I am aware of Cohen's and Sawilowsky's (2009) guidelines for interpretation of effect sizes. Are these applicable to r the effect size? If not, what is/are a reference(s) for those guidelines? TIA -Greg
Cohen would have been the first to say that, intimate knowledge of context and the variables in question trumps his guidelines for interpreting magnitude of effect, no matter what the ES metric. That is, while his .1 = 'small', .3 = 'medium', and .5 = 'large' ES for correlations might make sense with some variable sets (and he does give examples in his text, Statistical power analysis for the behavioral sciences), with others these may be altogether too stringent or too relaxed.
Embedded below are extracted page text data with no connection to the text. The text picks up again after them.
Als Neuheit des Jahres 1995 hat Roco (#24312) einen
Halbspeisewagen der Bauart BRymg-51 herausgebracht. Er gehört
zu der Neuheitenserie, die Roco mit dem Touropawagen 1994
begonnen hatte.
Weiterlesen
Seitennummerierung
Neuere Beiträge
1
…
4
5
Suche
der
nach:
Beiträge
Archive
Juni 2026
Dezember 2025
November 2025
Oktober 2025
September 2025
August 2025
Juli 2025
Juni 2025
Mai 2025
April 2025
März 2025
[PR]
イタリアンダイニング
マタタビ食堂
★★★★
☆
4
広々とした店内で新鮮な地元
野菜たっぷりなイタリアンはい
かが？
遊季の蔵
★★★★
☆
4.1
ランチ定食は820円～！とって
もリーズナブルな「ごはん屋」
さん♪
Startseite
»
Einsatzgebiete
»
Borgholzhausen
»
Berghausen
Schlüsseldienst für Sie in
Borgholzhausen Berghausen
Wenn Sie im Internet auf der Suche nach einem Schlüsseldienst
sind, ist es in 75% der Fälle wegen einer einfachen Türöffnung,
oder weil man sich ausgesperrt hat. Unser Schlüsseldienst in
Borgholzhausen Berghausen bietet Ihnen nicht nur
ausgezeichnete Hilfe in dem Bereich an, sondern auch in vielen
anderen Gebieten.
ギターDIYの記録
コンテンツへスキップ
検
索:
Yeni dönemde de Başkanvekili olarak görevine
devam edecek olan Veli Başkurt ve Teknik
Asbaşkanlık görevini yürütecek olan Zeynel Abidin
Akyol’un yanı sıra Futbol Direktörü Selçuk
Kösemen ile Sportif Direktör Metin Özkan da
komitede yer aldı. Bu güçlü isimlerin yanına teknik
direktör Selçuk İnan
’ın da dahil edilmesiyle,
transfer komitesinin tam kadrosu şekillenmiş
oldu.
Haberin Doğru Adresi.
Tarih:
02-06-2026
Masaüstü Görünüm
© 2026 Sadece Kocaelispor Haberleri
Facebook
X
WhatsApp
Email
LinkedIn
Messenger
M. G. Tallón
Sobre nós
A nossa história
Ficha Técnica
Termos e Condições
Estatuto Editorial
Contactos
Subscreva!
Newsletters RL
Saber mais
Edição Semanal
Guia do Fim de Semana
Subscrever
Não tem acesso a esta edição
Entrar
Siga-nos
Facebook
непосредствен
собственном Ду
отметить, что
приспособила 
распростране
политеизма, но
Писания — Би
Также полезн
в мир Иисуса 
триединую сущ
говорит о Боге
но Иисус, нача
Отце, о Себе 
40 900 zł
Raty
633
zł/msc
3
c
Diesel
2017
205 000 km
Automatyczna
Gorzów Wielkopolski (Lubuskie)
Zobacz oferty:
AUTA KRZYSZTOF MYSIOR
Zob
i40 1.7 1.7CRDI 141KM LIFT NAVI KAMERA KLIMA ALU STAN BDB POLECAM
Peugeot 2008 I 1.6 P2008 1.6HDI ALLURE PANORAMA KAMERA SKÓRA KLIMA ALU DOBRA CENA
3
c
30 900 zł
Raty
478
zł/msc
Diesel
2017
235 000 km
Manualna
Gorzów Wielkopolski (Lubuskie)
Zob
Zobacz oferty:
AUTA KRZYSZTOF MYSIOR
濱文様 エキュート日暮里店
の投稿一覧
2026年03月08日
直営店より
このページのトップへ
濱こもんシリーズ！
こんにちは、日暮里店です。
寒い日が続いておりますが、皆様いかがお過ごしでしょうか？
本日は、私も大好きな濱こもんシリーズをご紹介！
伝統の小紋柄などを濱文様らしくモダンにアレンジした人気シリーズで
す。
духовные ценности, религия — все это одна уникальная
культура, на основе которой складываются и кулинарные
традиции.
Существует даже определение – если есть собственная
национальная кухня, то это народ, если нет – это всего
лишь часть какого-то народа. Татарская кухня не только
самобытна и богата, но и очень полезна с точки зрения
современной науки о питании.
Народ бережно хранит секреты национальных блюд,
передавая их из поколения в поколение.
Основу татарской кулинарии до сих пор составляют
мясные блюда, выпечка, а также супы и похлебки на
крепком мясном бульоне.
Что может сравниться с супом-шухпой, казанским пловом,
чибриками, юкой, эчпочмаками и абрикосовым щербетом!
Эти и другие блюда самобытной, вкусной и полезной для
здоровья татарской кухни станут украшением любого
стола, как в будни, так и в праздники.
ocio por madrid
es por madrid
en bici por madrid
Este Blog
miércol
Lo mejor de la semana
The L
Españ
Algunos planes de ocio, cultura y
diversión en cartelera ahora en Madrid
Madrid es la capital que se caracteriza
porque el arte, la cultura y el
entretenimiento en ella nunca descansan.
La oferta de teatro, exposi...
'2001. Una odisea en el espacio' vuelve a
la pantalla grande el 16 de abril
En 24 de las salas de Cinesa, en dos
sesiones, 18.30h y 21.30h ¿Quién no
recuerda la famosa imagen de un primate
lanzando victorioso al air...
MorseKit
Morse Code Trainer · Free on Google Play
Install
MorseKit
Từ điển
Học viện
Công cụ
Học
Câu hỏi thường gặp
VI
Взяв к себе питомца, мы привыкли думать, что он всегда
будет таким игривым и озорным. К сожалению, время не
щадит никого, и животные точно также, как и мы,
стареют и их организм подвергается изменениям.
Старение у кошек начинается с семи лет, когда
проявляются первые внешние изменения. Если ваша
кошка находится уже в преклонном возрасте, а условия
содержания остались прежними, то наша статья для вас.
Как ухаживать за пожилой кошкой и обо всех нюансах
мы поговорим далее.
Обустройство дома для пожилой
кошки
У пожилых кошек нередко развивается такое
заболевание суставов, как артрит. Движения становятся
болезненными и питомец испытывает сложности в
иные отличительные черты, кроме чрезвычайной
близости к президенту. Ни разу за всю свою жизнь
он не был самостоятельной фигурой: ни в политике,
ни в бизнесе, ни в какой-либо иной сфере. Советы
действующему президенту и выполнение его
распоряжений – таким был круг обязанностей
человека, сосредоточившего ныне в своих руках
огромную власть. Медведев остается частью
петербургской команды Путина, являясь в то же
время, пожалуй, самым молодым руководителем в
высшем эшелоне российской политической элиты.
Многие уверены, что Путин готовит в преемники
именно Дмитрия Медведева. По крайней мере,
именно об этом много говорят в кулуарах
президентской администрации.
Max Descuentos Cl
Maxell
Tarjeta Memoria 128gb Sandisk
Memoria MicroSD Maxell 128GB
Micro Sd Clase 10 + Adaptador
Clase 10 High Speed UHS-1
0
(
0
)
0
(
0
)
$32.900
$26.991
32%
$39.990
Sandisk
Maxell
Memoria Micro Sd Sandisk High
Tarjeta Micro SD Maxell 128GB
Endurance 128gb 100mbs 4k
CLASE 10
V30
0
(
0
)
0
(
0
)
Expert judgment (perhaps via the Delphi technique) might be one way to elicit some sense of the degree of import for an obtained correlation. A second way might be via review of existing literature on the variables/population in question (though that may be more a normative than a declarative method).
In addition to what David Morse says, it also depends on the longevity/duration of whatever is correlated.
For things that are incidental (and hence, affect some Y only once), a correlation of 0.3 may still be very small. For things that keep occurring (and hence, influence some Y over and over again), a correlation of 0.1 can be very big.
Relying on rules of thumb is indeed not the best practice. Try in addition to compare the effect you find to other (well-established) effects in your field.